The web was used for text. You had a series of tags to identify the document’s hierarchy, called the “heading tags” <h1>, <h2>, <h3>… and their closing tags, </h1>, </h2>, </h3>. H1 is the main heading. It's big, bold, often too big, in fact. H2 is a secondary heading, slightly smaller. H3 is again small... You got the idea.

Although there are much better ways in current HTML to arrange the display, the H tags have remained and are used by search engines when they analyze a page, the rationale being that if a word is in a heading, it is more relevant to the page content. This is the main reason why many web sites still use those tags even if that means a little bit more work. As a translator, these tags tell you that you are translating a heading, and its position in the document's hierarchy.

They are also a warning that you have to be aware that the words inside these tags. Exactly. Keywords. Usually, you will see the same keywords used in the H tags and in the “keywords” Meta tag. Make sure that you use the same keywords. Search Engines analyze, amongst other things, the number of times a specific keyword appears compared to the total number of words in the page, and where. Try to keep the same proportion as the original document, and if a keyword is in a header, make sure your translation leaves a keyword in that same header.

For the same reason, HTML contains a number of redundant tags, like <b> and <strong>, or old ones that you almost don’t see anymore, like “<big>” (self explanatory, I think). Look for these. Too easy to concentrate on the “standard” <b>, <i>... and forget to handle those old things. you may need to move them, too.

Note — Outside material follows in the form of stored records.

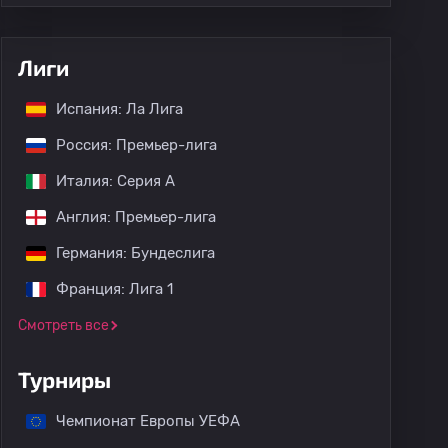
Лиги
Испания: Ла Лига
Россия: Премьер-лига
Италия: Серия А
Англия: Премьер-лига
Германия: Бундеслига
Франция: Лига 1
Смотреть все
Турниры
Чемпионат Европы УЕФА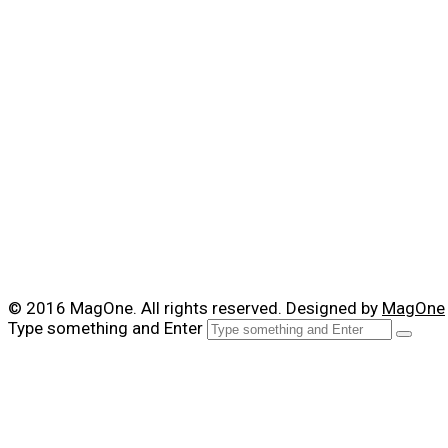
© 2016 MagOne. All rights reserved. Designed by
MagOne
Type something and Enter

Next, styles and style sheets. A “style” is a series of attributes defined in advance, either in the header of the document, or in a separate file called a style sheet.

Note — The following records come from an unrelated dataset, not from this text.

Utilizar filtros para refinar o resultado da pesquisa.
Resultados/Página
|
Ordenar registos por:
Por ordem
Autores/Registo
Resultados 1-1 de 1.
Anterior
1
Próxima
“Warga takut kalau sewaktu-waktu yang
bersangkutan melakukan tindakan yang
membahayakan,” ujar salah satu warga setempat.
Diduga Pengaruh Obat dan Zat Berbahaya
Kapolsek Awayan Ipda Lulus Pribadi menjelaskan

To understand styles, you need to understand what problems they resolve:

Suppose you want the big titles in your web site to be bold, italic, blue, and centered. In good old HTML, you would write:

<h1><b><center><font color=“blue”>Title 1</font></center></b></h1>
<h1><b><center><font color=“blue”>Title 2</font></center></b></h1>
<h1><b><center><font color=“blue”>Title 3</font></center></b></h1>
<h1><b><center><font color=“blue”>Title 4</font></center></b></h1>

<h1><b><center><font color=“blue”>Title 356</font></center></b></h1>

Pretty clumsy, isn’t it? And that's just 4 simple attributes. The solution is to define a style with all these specifications: It’s bold, it’s blue, it's centered, and you give it a name, i.e.: bbc (For Bold Blue Centered. Just an example. It’s normally named so that one remembers easily what it is). Then, you don't need to write it every time. In the header of the page, you write:

<style type="text/css">
<!--
.bbc{
text-align: center;
font-weight: bold;
color: blue;
}
-->
</style>

Then, anytime you have a title, you write

<h1 class=“bbc”>Title 1</h1>
<h1 class=“bbc”>Title 2</h1>
<h1 class=“bbc”>Title 3</h1>

But the best of all: If once you are finished, you decide that it would be nicer in red, or that italics would be cool, you don't have to look all over the document and change all the tags, each time. You simply change one word in the style definition and every instance change immediately. This not only saves a lot of time when you design the page, but also make the page size smaller, and thus faster to load.